In terms of siting, the house follows the axis of the ridge that runs alongside it. Because views were important to the clients, the main floor was set 30 inches below the peak of the granite ridge, affording the house some protection while maximizing its expansive views of the river and Long Island Sound to the south. The house is approached by a gracefully curving stone stair of Connecticut granite, which leads to the front door and angled entry hall beyond. The contemporary layout of the main corridor, a central organizing feature for the lower floor, runs almost the length of the house—following the line of a deer path that existed on the property. "The shifting geometry of the north hall creates an interplay of light and dimensionality," notes Buttrick, "giving the house a distinctive contemporary appearance. It also separates the house from its historic references."
The 3,120-square-foot main house, which is based on three 24-foot-square modules, elegantly accommodates two upstairs bedrooms and a guest room on the main floor, as well as an expansive living/dining area with French doors opening to the lawn along the south-facing facade. The open kitchen is at one end of the space; a glass-walled study at the other.

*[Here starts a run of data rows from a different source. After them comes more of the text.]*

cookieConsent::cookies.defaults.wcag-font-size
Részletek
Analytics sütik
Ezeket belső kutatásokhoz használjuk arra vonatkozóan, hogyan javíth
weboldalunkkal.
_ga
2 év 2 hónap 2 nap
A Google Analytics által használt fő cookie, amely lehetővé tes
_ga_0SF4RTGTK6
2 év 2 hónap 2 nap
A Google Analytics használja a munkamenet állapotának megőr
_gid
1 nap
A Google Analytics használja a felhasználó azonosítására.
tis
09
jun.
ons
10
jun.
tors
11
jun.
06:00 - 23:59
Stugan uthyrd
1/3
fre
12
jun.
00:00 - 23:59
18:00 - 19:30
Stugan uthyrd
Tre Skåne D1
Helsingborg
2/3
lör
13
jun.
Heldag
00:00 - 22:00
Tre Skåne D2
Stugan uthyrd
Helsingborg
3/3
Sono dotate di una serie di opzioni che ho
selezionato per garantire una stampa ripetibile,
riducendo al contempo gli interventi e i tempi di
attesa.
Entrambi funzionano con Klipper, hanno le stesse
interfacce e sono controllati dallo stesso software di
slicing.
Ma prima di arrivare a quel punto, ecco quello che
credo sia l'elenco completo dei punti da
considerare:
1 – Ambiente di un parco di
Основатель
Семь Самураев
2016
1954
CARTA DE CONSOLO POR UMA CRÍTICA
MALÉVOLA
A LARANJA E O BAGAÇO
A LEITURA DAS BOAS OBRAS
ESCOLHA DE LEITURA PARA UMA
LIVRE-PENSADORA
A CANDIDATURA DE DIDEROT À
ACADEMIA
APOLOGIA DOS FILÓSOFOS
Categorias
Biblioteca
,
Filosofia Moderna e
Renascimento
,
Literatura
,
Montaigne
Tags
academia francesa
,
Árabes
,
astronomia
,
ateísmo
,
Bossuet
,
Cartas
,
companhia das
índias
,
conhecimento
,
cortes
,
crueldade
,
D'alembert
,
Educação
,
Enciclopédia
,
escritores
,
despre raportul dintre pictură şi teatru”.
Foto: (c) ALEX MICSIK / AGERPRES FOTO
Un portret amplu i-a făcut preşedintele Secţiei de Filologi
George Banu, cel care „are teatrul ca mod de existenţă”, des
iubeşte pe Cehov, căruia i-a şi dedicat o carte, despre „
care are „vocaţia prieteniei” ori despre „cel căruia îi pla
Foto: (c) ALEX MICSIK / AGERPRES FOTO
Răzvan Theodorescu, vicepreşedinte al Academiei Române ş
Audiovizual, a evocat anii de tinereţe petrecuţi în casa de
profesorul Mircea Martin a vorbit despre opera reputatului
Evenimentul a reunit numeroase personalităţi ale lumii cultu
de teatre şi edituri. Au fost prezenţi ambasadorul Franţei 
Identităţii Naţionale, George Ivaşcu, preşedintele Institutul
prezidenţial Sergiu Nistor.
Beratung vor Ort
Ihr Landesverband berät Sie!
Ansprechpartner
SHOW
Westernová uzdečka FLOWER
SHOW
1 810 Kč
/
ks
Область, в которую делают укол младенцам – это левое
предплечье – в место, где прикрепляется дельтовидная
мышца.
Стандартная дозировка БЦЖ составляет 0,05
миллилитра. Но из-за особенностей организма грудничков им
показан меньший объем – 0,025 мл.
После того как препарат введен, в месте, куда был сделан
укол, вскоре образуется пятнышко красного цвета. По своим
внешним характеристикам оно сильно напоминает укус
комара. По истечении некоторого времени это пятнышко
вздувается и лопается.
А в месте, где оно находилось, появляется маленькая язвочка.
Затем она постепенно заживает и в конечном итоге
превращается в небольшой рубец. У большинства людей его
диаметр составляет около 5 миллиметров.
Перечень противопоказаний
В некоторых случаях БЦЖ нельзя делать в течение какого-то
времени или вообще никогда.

Daylight fills the open living area from end to end, maximizing the sight lines and underpinning the flow between the unified spaces. Wood is used strategically throughout, with the kitchen set off by mahogany countertops and local red oak used for the ceiling of the entry hall as well as for the floors. The 600-square-foot guest cottage, sited just down the hill, has two bedrooms upstairs and an open living/dining room on the ground floor, with a neatly appointed kitchen tucked under the stair.
Set in a forest of New England cedars, oaks, and maples on twelve elevated acres, the house has a gracious and generous aspect, and the project succeeds in uniting the property and the structures to form a handsome, cohesive whole. With its meticulously considered and detailed design, the house and guest house combine geography with historic and contemporary architectural influences to achieve a cohesive and deeply welcoming family home—satisfying the domestic, social, and stylistic needs of even the most demanding clients.